■ WHAT TO WORK ON ■
Nothing but the lines from the one containing "to expand science" through the last line of the records belongs in the answer, copied exactly and with the pictures left out.
---------- SUPPLIED DATA
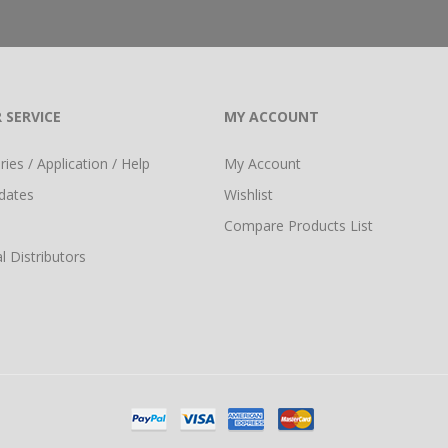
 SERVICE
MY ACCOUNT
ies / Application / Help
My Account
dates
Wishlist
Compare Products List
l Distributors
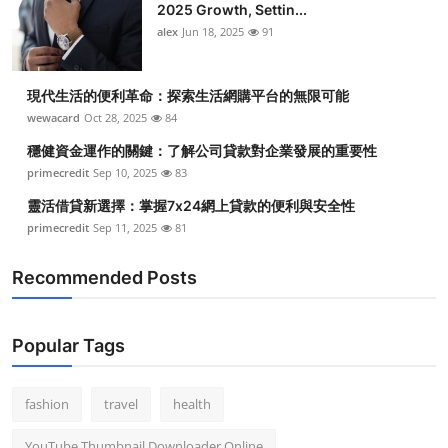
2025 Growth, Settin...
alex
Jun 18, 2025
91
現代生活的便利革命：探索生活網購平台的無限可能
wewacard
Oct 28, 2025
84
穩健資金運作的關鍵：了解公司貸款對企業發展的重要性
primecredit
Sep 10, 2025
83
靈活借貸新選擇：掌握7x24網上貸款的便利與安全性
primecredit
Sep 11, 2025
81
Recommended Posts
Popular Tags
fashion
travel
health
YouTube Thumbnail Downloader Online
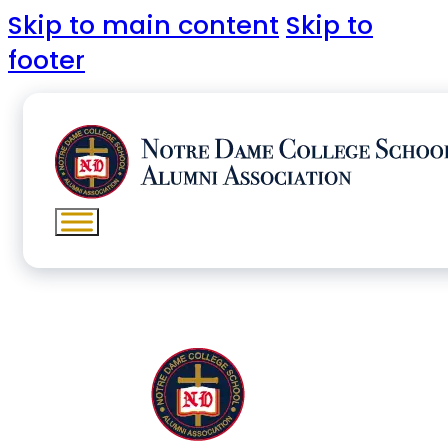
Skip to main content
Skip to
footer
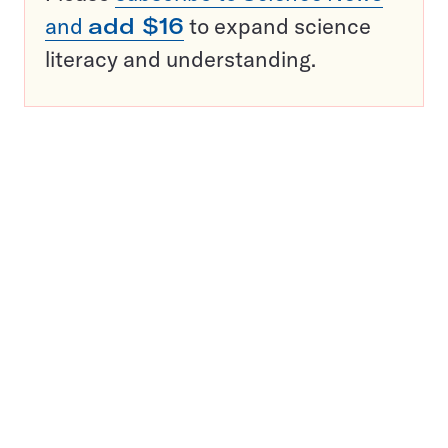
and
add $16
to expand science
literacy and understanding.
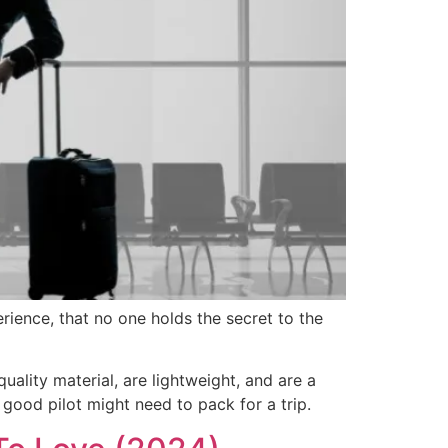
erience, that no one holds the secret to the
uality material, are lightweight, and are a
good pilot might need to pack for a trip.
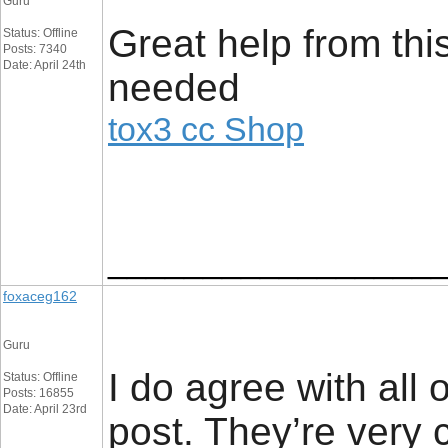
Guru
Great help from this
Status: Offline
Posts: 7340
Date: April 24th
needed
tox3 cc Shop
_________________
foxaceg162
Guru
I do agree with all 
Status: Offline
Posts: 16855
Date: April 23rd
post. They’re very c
--------------------
■ RESULT FOR THIS EXERCISE ■
to expand science
literacy and understanding.
erience, that no one holds the secret to the
uality material, are lightweight, and are a
good pilot might need to pack for a trip.
Guru
Great help from this
Status: Offline
Posts: 7340
Date: April 24th
needed
tox3 cc Shop
_________________
foxaceg162
Guru
I do agree with all 
Status: Offline
Posts: 16855
Date: April 23rd
post. They’re very c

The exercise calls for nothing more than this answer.